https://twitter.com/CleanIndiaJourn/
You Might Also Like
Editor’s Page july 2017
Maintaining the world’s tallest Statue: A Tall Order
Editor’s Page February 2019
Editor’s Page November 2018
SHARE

━━━━━━━━━━━━━━━━━━━━━━━━━━━━━━

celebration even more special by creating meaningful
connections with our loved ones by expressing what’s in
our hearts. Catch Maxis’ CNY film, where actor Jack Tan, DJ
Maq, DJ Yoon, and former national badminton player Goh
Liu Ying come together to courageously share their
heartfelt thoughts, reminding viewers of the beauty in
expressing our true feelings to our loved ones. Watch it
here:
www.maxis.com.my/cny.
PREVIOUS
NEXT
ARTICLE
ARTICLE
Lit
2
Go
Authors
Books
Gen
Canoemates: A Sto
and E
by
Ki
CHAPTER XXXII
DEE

━━━━━━━━━━━━━━━━━━━━━━━━━━━━━━

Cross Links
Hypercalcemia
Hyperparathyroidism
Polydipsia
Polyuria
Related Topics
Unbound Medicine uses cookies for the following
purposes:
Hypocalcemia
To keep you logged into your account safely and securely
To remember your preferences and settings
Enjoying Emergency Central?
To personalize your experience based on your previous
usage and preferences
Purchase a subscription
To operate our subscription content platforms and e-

━━━━━━━━━━━━━━━━━━━━━━━━━━━━━━

• **YOUR ASSIGNMENT**:
An exact copy of the lines above between the line holding "Cross Links" and the line holding "To operate our", inclusive, is the whole answer.

• **OUTPUT BELOW**:
Cross Links
Hypercalcemia
Hyperparathyroidism
Polydipsia
Polyuria
Related Topics
Unbound Medicine uses cookies for the following
purposes:
Hypocalcemia
To keep you logged into your account safely and securely
To remember your preferences and settings
Enjoying Emergency Central?
To personalize your experience based on your previous
usage and preferences
Purchase a subscription
To operate our subscription content platforms and e-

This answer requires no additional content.